*** INFORMATION PROVIDED ***

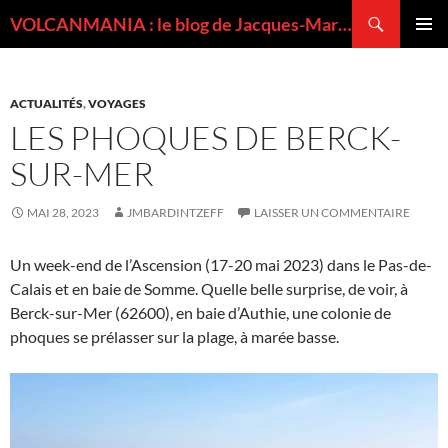
Recherche
VOLCANMANIA : le blog de Jacques-Marie BARDINTZEFF, volcanologue
ALLER
MENU
AU
PRINCI
CONTENU
ACTUALITÉS
,
VOYAGES
LES PHOQUES DE BERCK-
SUR-MER
MAI 28, 2023
JMBARDINTZEFF
LAISSER UN COMMENTAIRE
Un week-end de l’Ascension (17-20 mai 2023) dans le Pas-de-
Calais et en baie de Somme. Quelle belle surprise, de voir, à
Berck-sur-Mer (62600), en baie d’Authie, une colonie de
phoques se prélasser sur la plage, à marée basse.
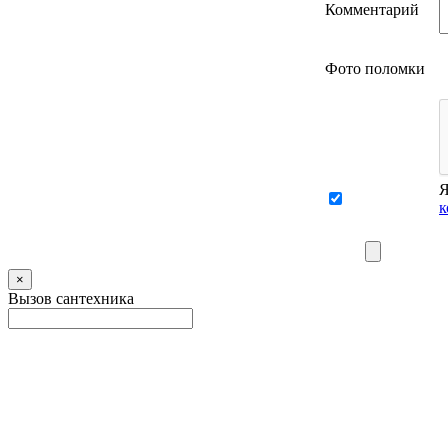
Комментарий
Фото поломки
Я
к
×
Вызов сантехника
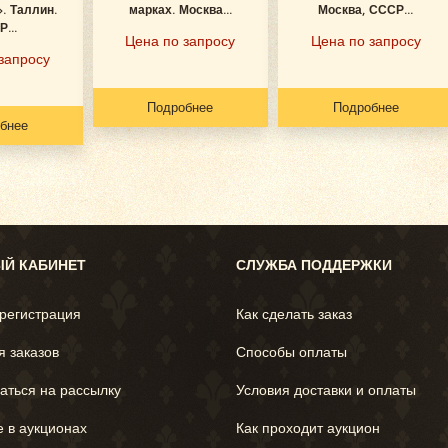
. Таллин.
марках. Москва...
Москва, СССР...
...
Цена по запросу
Цена по запросу
запросу
Подробнее
Подробнее
бнее
Й КАБИНЕТ
СЛУЖБА ПОДДЕРЖКИ
 регистрация
Как сделать заказ
я заказов
Способы оплаты
аться на рассылку
Условия доставки и оплаты
е в аукционах
Как проходит аукцион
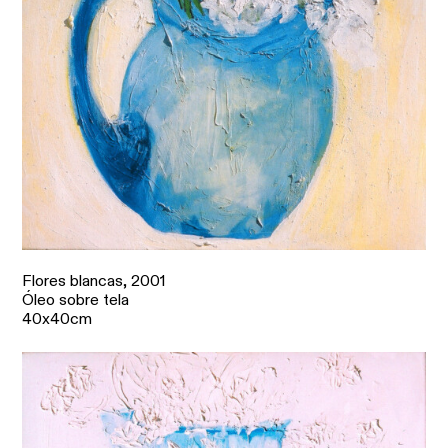
Flores blancas,
2001
Óleo sobre tela
40x40cm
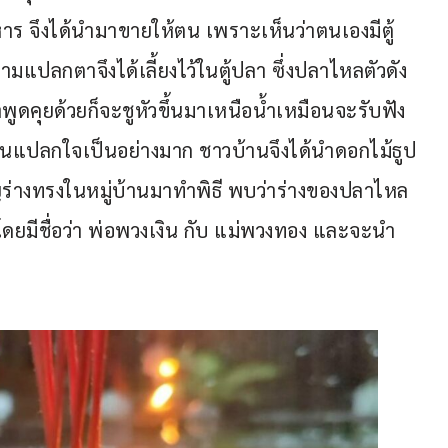
าร จึงได้นำมาขายให้ตน เพราะเห็นว่าตนเองมีตู้
ามแปลกตาจึงได้เลี้ยงไว้ในตู้ปลา ซึ่งปลาไหลตัวดัง
ูดคุยด้วยก็จะชูหัวขึ้นมาเหนือน้ำเหมือนจะรับฟัง 
นแปลกใจเป็นอย่างมาก ชาวบ้านจึงได้นำดอกไม้ธูป
ชิญร่างทรงในหมู่บ้านมาทำพิธี พบว่าร่างของปลาไหล
ัน โดยมีชื่อว่า พ่อพวงเงิน กับ แม่พวงทอง และจะนำ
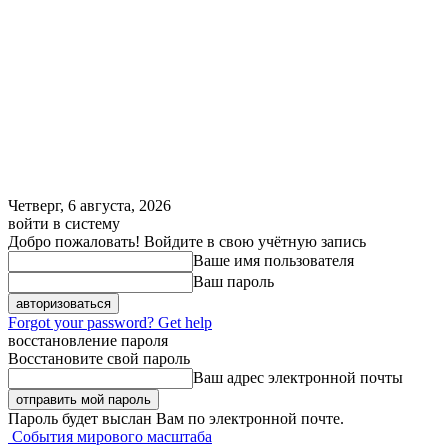
Четверг, 6 августа, 2026
войти в систему
Добро пожаловать! Войдите в свою учётную запись
Ваше имя пользователя
Ваш пароль
Forgot your password? Get help
восстановление пароля
Восстановите свой пароль
Ваш адрес электронной почты
Пароль будет выслан Вам по электронной почте.
События мирового масштаба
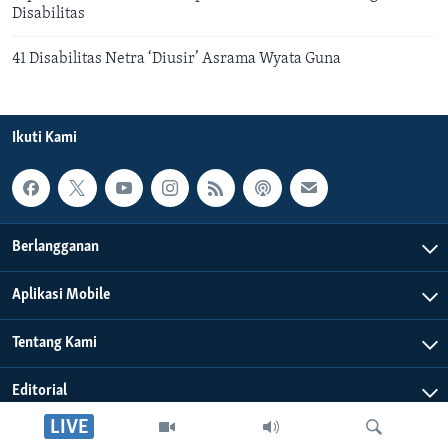
Disabilitas
41 Disabilitas Netra ‘Diusir’ Asrama Wyata Guna
Ikuti Kami
Berlangganan
Aplikasi Mobile
Tentang Kami
Editorial
LIVE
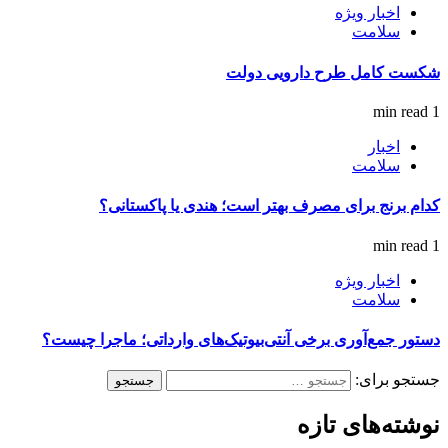
اخبار ویژه
سلامت
شکست کامل طرح دارویی دولت
1 min read
اخبار
سلامت
کدام برنج برای مصرف بهتر است؛ هندی یا پاکستانی؟
1 min read
اخبار ویژه
سلامت
دستور جمع‌آوری برخی آنتی‌بیوتیک‌های وارداتی؛ ماجرا چیست؟
جستجو برای:
نوشته‌های تازه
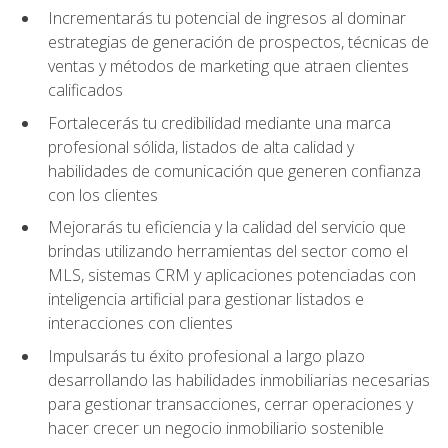
Incrementarás tu potencial de ingresos al dominar
estrategias de generación de prospectos, técnicas de
ventas y métodos de marketing que atraen clientes
calificados
Fortalecerás tu credibilidad mediante una marca
profesional sólida, listados de alta calidad y
habilidades de comunicación que generen confianza
con los clientes
Mejorarás tu eficiencia y la calidad del servicio que
brindas utilizando herramientas del sector como el
MLS, sistemas CRM y aplicaciones potenciadas con
inteligencia artificial para gestionar listados e
interacciones con clientes
Impulsarás tu éxito profesional a largo plazo
desarrollando las habilidades inmobiliarias necesarias
para gestionar transacciones, cerrar operaciones y
hacer crecer un negocio inmobiliario sostenible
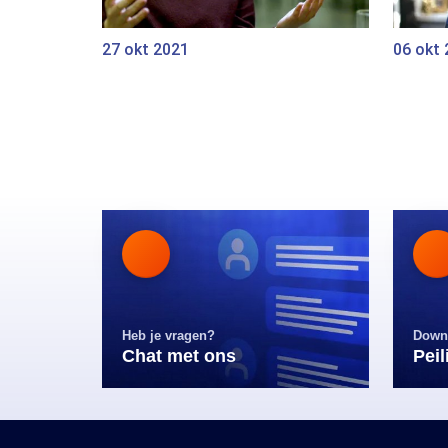
27 okt 2021
06 okt
Heb je vragen?
Down
Chat met ons
Pei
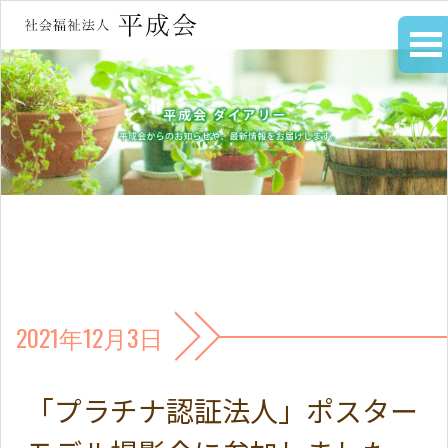
2021年12月3日
「プラチナ認証法人」ポスター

*** End of INFORMATION PROVIDED ***

WORK INSTRUCTION:
Only the pictures are left behind; write out everything else in the records exactly.

ANSWER FOR THE TASK:
Recherche
VOLCANMANIA : le blog de Jacques-Marie BARDINTZEFF, volcanologue
ALLER
MENU
AU
PRINCI
CONTENU
ACTUALITÉS
,
VOYAGES
LES PHOQUES DE BERCK-
SUR-MER
MAI 28, 2023
JMBARDINTZEFF
LAISSER UN COMMENTAIRE
Un week-end de l’Ascension (17-20 mai 2023) dans le Pas-de-
Calais et en baie de Somme. Quelle belle surprise, de voir, à
Berck-sur-Mer (62600), en baie d’Authie, une colonie de
phoques se prélasser sur la plage, à marée basse.
Комментарий
Фото поломки
Я
к
×
Вызов сантехника
. Таллин.
марках. Москва...
Москва, СССР...
...
Цена по запросу
Цена по запросу
запросу
Подробнее
Подробнее
бнее
Й КАБИНЕТ
СЛУЖБА ПОДДЕРЖКИ
 регистрация
Как сделать заказ
я заказов
Способы оплаты
аться на рассылку
Условия доставки и оплаты
е в аукционах
Как проходит аукцион
Flores blancas,
2001
Óleo sobre tela
40x40cm
าร จึงได้นำมาขายให้ตน เพราะเห็นว่าตนเองมีตู้
ามแปลกตาจึงได้เลี้ยงไว้ในตู้ปลา ซึ่งปลาไหลตัวดัง
ูดคุยด้วยก็จะชูหัวขึ้นมาเหนือน้ำเหมือนจะรับฟัง 
นแปลกใจเป็นอย่างมาก ชาวบ้านจึงได้นำดอกไม้ธูป
ชิญร่างทรงในหมู่บ้านมาทำพิธี พบว่าร่างของปลาไหล
ัน โดยมีชื่อว่า พ่อพวงเงิน กับ แม่พวงทอง และจะนำ
Четверг, 6 августа, 2026
войти в систему
Добро пожаловать! Войдите в свою учётную запись
Ваше имя пользователя
Ваш пароль
Forgot your password? Get help
восстановление пароля
Восстановите свой пароль
Ваш адрес электронной почты
Пароль будет выслан Вам по электронной почте.
События мирового масштаба
Disabilitas
41 Disabilitas Netra ‘Diusir’ Asrama Wyata Guna
Ikuti Kami
Berlangganan
Aplikasi Mobile
Tentang Kami
Editorial
LIVE
اخبار ویژه
سلامت
شکست کامل طرح دارویی دولت
1 min read
اخبار
سلامت
کدام برنج برای مصرف بهتر است؛ هندی یا پاکستانی؟
1 min read
اخبار ویژه
سلامت
دستور جمع‌آوری برخی آنتی‌بیوتیک‌های وارداتی؛ ماجرا چیست؟
جستجو برای:
نوشته‌های تازه
Incrementarás tu potencial de ingresos al dominar
estrategias de generación de prospectos, técnicas de
ventas y métodos de marketing que atraen clientes
calificados
Fortalecerás tu credibilidad mediante una marca
profesional sólida, listados de alta calidad y
habilidades de comunicación que generen confianza
con los clientes
Mejorarás tu eficiencia y la calidad del servicio que
brindas utilizando herramientas del sector como el
MLS, sistemas CRM y aplicaciones potenciadas con
inteligencia artificial para gestionar listados e
interacciones con clientes
Impulsarás tu éxito profesional a largo plazo
desarrollando las habilidades inmobiliarias necesarias
para gestionar transacciones, cerrar operaciones y
hacer crecer un negocio inmobiliario sostenible
27 okt 2021
06 okt
Heb je vragen?
Down
Chat met ons
Pei
2021年12月3日
「プラチナ認証法人」ポスター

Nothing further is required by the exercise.